CFJ stresses that the rapid increase in deaths in detention centers recently in Egypt is essentially a result of intentional medical negligence which the detainees have been suffering since they were locked in prisons last March, and also before March 2020, which led to more than 1050 deaths in detention centers as documented by the organization.
Mefreh added: “Since August alone, the organization has monitored 12 deaths in prisons and detention centers in Egypt, 8 of them in August and 4 in September, 10 of whom died due to lack of health care. The “Tora” prison area topped the number of cases with 6 deaths, which confirms the scale of the humanitarian catastrophe inside it.’’
CFJ, through its previous report entitled “Without Accountability,” has discussed the miserable conditions of prisons and detention centers in Egypt, which indicated that death in Egyptian detention centers is the result of torture, denial of medical care, or poor living conditions in detention centers.
In addition, the root causes of the death of detainees – which have not yet been addressed by Egyptian authorities – are “intentional” to a large extent, especially since authorities have not opened any serious investigation into any of these deaths.

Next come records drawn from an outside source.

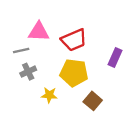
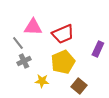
gray line: (21, 50) -> (18, 43), turned 64
yellow pentagon: (74, 73) -> (63, 62), turned -30

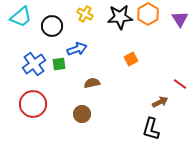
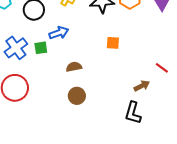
orange square: (131, 59) -> (113, 43), turned 32
brown circle: (82, 114) -> (77, 96), moved

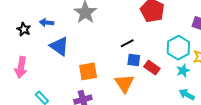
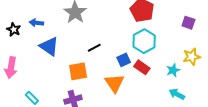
black line: (127, 43) -> (94, 48), moved
cyan hexagon: (178, 48) -> (144, 41), moved
blue square: (134, 60) -> (124, 60), turned -32

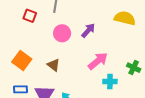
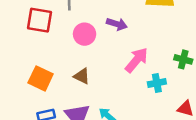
red square: (30, 16) -> (39, 20), size x1.5
purple arrow: (88, 30) -> (117, 24), turned 77

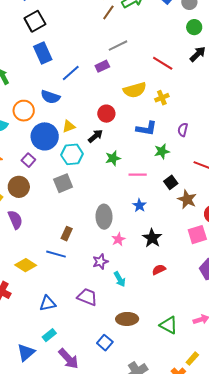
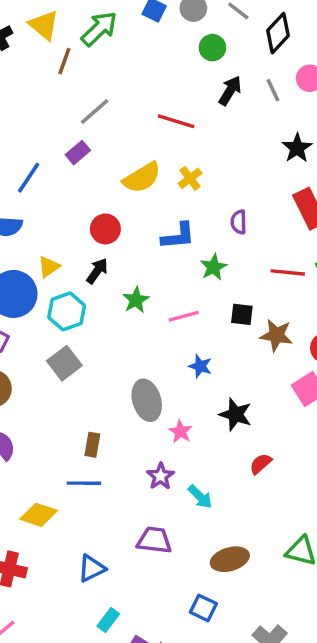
black square: (171, 182) -> (242, 314), turned -32

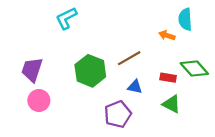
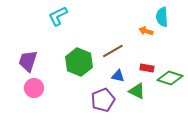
green diamond: (194, 68) -> (170, 78), moved, turned -30
green triangle: (171, 104) -> (137, 91), moved

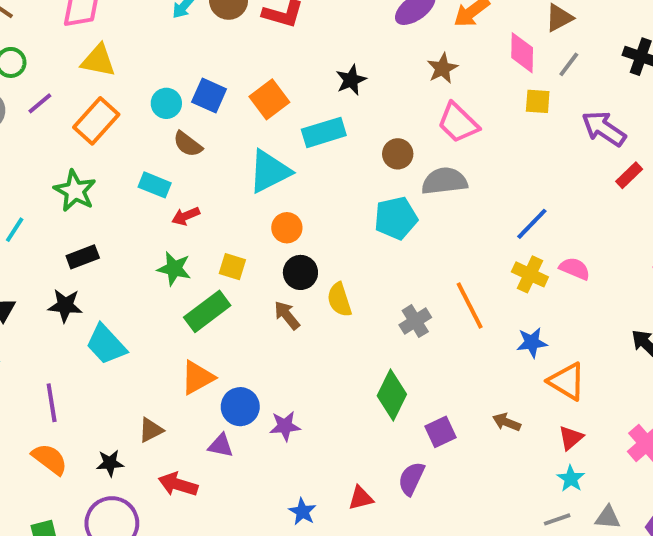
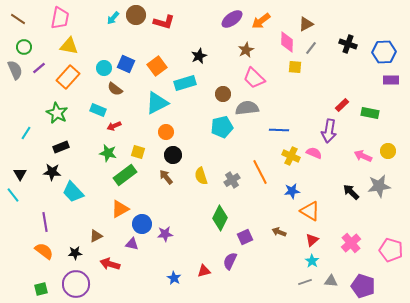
purple arrow: (604, 129) -> (329, 131), moved, turned -115
blue line: (532, 224) -> (279, 130), moved, turned 48
yellow semicircle: (339, 300) -> (201, 176), moved

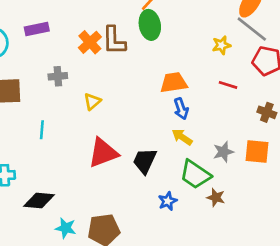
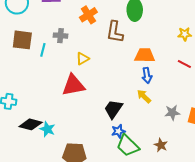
brown L-shape: (114, 40) -> (115, 32), moved
cyan line: (42, 130) -> (43, 50), moved
red triangle: (103, 153) -> (73, 85), moved
green trapezoid: (195, 174) -> (128, 146), moved
blue star: (168, 201) -> (118, 131), moved
cyan star: (66, 228) -> (47, 129), moved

Likewise, the dysfunctional Egyptian judicial system, and the lack of internal investigations of prison administrations, in addition to the deficiency of domestic laws and legislations that criminalize torture, their inconsistency with international standards against the crime of torture and the absence of deterrent laws and the legalization of impunity have all greatly contributed to the high number of detainees’ deaths.
Thus, it is clear that what is happening inside various detention centers in Egypt in terms of deaths among detainees and detainees is a result of the arbitrary issuance of laws and regulations establishing detention facilities, the absence of legal guarantees for prisoners, and the complete disregard by the authorities of the appalling conditions of detention, despite their renewed vows to improve them.
Mefreh called on the Egyptian Public Prosecution, represented by the Public Prosecutor, to open a serious and transparent investigation into the circumstances of the death of Abu Khalil, especially since it is the third death in less than a month, after the death of both the detainee Dr. Essam El-Erian on 13 August, and Ahmed Abdel Nabi on the 2 September, for the same reason.
He also called on Egyptian authorities to adhere to the general principles of human rights in dealing with their detainees, providing them with means of a healthy life, as well as providing the necessary health care, especially since most of them suffer from chronic diseases or are elderly.